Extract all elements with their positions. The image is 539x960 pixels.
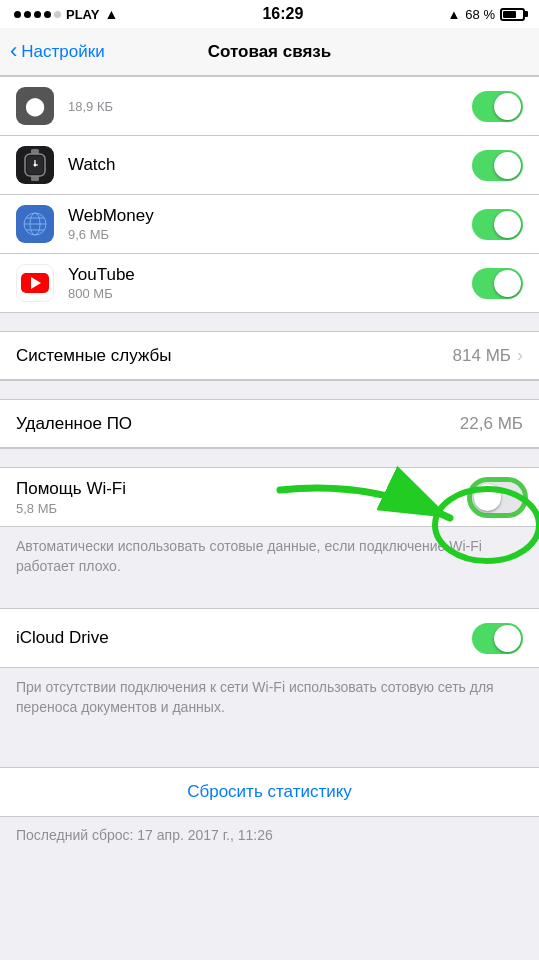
icloud-text: iCloud Drive: [16, 628, 472, 648]
webmoney-title: WebMoney: [68, 206, 472, 226]
youtube-toggle[interactable]: [472, 268, 523, 299]
webmoney-size: 9,6 МБ: [68, 227, 472, 242]
carrier-label: PLAY: [66, 7, 99, 22]
gap2: [0, 381, 539, 399]
page-title: Сотовая связь: [208, 42, 332, 62]
status-left: PLAY ▲: [14, 6, 118, 22]
youtube-row: YouTube 800 МБ: [0, 254, 539, 312]
previous-item-size: 18,9 КБ: [68, 99, 472, 114]
youtube-play-icon: [21, 273, 49, 293]
back-chevron-icon: ‹: [10, 40, 17, 62]
wifi-assist-row: Помощь Wi-Fi 5,8 МБ: [0, 468, 539, 526]
system-services-label: Системные службы: [16, 346, 453, 366]
watch-svg: [22, 149, 48, 181]
back-button[interactable]: ‹ Настройки: [10, 42, 105, 62]
time-label: 16:29: [262, 5, 303, 23]
remote-mgmt-section: Удаленное ПО 22,6 МБ: [0, 399, 539, 449]
webmoney-app-icon: [16, 205, 54, 243]
watch-item-text: Watch: [68, 155, 472, 175]
icloud-description: При отсутствии подключения к сети Wi-Fi …: [0, 668, 539, 731]
previous-item-row: ⬤ 18,9 КБ: [0, 77, 539, 136]
page-wrapper: PLAY ▲ 16:29 ▲ 68 % ‹ Настройки Сотовая …: [0, 0, 539, 857]
webmoney-row: WebMoney 9,6 МБ: [0, 195, 539, 254]
nav-bar: ‹ Настройки Сотовая связь: [0, 28, 539, 76]
wifi-icon: ▲: [104, 6, 118, 22]
previous-item-toggle[interactable]: [472, 91, 523, 122]
reset-section: Сбросить статистику: [0, 767, 539, 817]
battery-pct-label: 68 %: [465, 7, 495, 22]
previous-item-section: ⬤ 18,9 КБ: [0, 76, 539, 313]
gap1: [0, 313, 539, 331]
youtube-item-text: YouTube 800 МБ: [68, 265, 472, 301]
remote-mgmt-label: Удаленное ПО: [16, 414, 460, 434]
remote-mgmt-value: 22,6 МБ: [460, 414, 523, 434]
system-services-chevron-icon: ›: [517, 345, 523, 366]
back-label: Настройки: [21, 42, 104, 62]
reset-label[interactable]: Сбросить статистику: [187, 782, 352, 801]
youtube-app-icon: [16, 264, 54, 302]
wifi-assist-description: Автоматически использовать сотовые данны…: [0, 527, 539, 590]
youtube-title: YouTube: [68, 265, 472, 285]
reset-row[interactable]: Сбросить статистику: [0, 768, 539, 816]
wifi-assist-size: 5,8 МБ: [16, 501, 472, 516]
gap3: [0, 449, 539, 467]
status-bar: PLAY ▲ 16:29 ▲ 68 %: [0, 0, 539, 28]
icloud-section: iCloud Drive: [0, 608, 539, 668]
youtube-size: 800 МБ: [68, 286, 472, 301]
system-services-value: 814 МБ: [453, 346, 511, 366]
webmoney-item-text: WebMoney 9,6 МБ: [68, 206, 472, 242]
last-reset-text: Последний сброс: 17 апр. 2017 г., 11:26: [0, 817, 539, 857]
previous-item-text: 18,9 КБ: [68, 98, 472, 114]
watch-title: Watch: [68, 155, 472, 175]
previous-app-icon: ⬤: [16, 87, 54, 125]
icloud-row: iCloud Drive: [0, 609, 539, 667]
system-services-row[interactable]: Системные службы 814 МБ ›: [0, 332, 539, 380]
wifi-assist-section: Помощь Wi-Fi 5,8 МБ: [0, 467, 539, 527]
watch-toggle[interactable]: [472, 150, 523, 181]
wifi-assist-text: Помощь Wi-Fi 5,8 МБ: [16, 479, 472, 516]
webmoney-svg: [21, 210, 49, 238]
status-right: ▲ 68 %: [447, 7, 525, 22]
watch-app-icon: [16, 146, 54, 184]
gap4: [0, 590, 539, 608]
location-icon: ▲: [447, 7, 460, 22]
wifi-assist-title: Помощь Wi-Fi: [16, 479, 472, 499]
battery-icon: [500, 8, 525, 21]
gap5: [0, 731, 539, 749]
icloud-title: iCloud Drive: [16, 628, 472, 648]
system-services-section: Системные службы 814 МБ ›: [0, 331, 539, 381]
wifi-assist-toggle[interactable]: [472, 482, 523, 513]
signal-dots: [14, 11, 61, 18]
webmoney-toggle[interactable]: [472, 209, 523, 240]
remote-mgmt-row: Удаленное ПО 22,6 МБ: [0, 400, 539, 448]
icloud-toggle[interactable]: [472, 623, 523, 654]
watch-row: Watch: [0, 136, 539, 195]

Exercise objective — The answer must be the full listing retyped exactly, with no pictures in it.

Answer space —
Extract all elements with their positions. The image is 539x960 pixels.
icloud-text: iCloud Drive: [16, 628, 472, 648]
webmoney-title: WebMoney: [68, 206, 472, 226]
youtube-toggle[interactable]: [472, 268, 523, 299]
webmoney-size: 9,6 МБ: [68, 227, 472, 242]
carrier-label: PLAY: [66, 7, 99, 22]
gap2: [0, 381, 539, 399]
page-title: Сотовая связь: [208, 42, 332, 62]
status-left: PLAY ▲: [14, 6, 118, 22]
youtube-row: YouTube 800 МБ: [0, 254, 539, 312]
previous-item-size: 18,9 КБ: [68, 99, 472, 114]
youtube-play-icon: [21, 273, 49, 293]
back-chevron-icon: ‹: [10, 40, 17, 62]
wifi-assist-row: Помощь Wi-Fi 5,8 МБ: [0, 468, 539, 526]
system-services-label: Системные службы: [16, 346, 453, 366]
watch-svg: [22, 149, 48, 181]
back-button[interactable]: ‹ Настройки: [10, 42, 105, 62]
time-label: 16:29: [262, 5, 303, 23]
remote-mgmt-section: Удаленное ПО 22,6 МБ: [0, 399, 539, 449]
webmoney-app-icon: [16, 205, 54, 243]
watch-item-text: Watch: [68, 155, 472, 175]
icloud-description: При отсутствии подключения к сети Wi-Fi …: [0, 668, 539, 731]
previous-item-row: ⬤ 18,9 КБ: [0, 77, 539, 136]
page-wrapper: PLAY ▲ 16:29 ▲ 68 % ‹ Настройки Сотовая …: [0, 0, 539, 857]
webmoney-row: WebMoney 9,6 МБ: [0, 195, 539, 254]
nav-bar: ‹ Настройки Сотовая связь: [0, 28, 539, 76]
wifi-icon: ▲: [104, 6, 118, 22]
previous-item-toggle[interactable]: [472, 91, 523, 122]
reset-section: Сбросить статистику: [0, 767, 539, 817]
battery-pct-label: 68 %: [465, 7, 495, 22]
previous-item-section: ⬤ 18,9 КБ: [0, 76, 539, 313]
gap1: [0, 313, 539, 331]
youtube-item-text: YouTube 800 МБ: [68, 265, 472, 301]
remote-mgmt-label: Удаленное ПО: [16, 414, 460, 434]
remote-mgmt-value: 22,6 МБ: [460, 414, 523, 434]
system-services-chevron-icon: ›: [517, 345, 523, 366]
back-label: Настройки: [21, 42, 104, 62]
reset-label[interactable]: Сбросить статистику: [187, 782, 352, 801]
youtube-app-icon: [16, 264, 54, 302]
wifi-assist-description: Автоматически использовать сотовые данны…: [0, 527, 539, 590]
youtube-title: YouTube: [68, 265, 472, 285]
reset-row[interactable]: Сбросить статистику: [0, 768, 539, 816]
wifi-assist-size: 5,8 МБ: [16, 501, 472, 516]
gap3: [0, 449, 539, 467]
status-bar: PLAY ▲ 16:29 ▲ 68 %: [0, 0, 539, 28]
icloud-section: iCloud Drive: [0, 608, 539, 668]
youtube-size: 800 МБ: [68, 286, 472, 301]
system-services-value: 814 МБ: [453, 346, 511, 366]
webmoney-item-text: WebMoney 9,6 МБ: [68, 206, 472, 242]
last-reset-text: Последний сброс: 17 апр. 2017 г., 11:26: [0, 817, 539, 857]
previous-item-text: 18,9 КБ: [68, 98, 472, 114]
watch-title: Watch: [68, 155, 472, 175]
previous-app-icon: ⬤: [16, 87, 54, 125]
icloud-row: iCloud Drive: [0, 609, 539, 667]
system-services-row[interactable]: Системные службы 814 МБ ›: [0, 332, 539, 380]
wifi-assist-section: Помощь Wi-Fi 5,8 МБ: [0, 467, 539, 527]
watch-toggle[interactable]: [472, 150, 523, 181]
wifi-assist-text: Помощь Wi-Fi 5,8 МБ: [16, 479, 472, 516]
webmoney-svg: [21, 210, 49, 238]
status-right: ▲ 68 %: [447, 7, 525, 22]
watch-app-icon: [16, 146, 54, 184]
gap4: [0, 590, 539, 608]
location-icon: ▲: [447, 7, 460, 22]
wifi-assist-title: Помощь Wi-Fi: [16, 479, 472, 499]
battery-icon: [500, 8, 525, 21]
gap5: [0, 731, 539, 749]
icloud-title: iCloud Drive: [16, 628, 472, 648]
system-services-section: Системные службы 814 МБ ›: [0, 331, 539, 381]
wifi-assist-toggle[interactable]: [472, 482, 523, 513]
signal-dots: [14, 11, 61, 18]
webmoney-toggle[interactable]: [472, 209, 523, 240]
remote-mgmt-row: Удаленное ПО 22,6 МБ: [0, 400, 539, 448]
icloud-toggle[interactable]: [472, 623, 523, 654]
watch-row: Watch: [0, 136, 539, 195]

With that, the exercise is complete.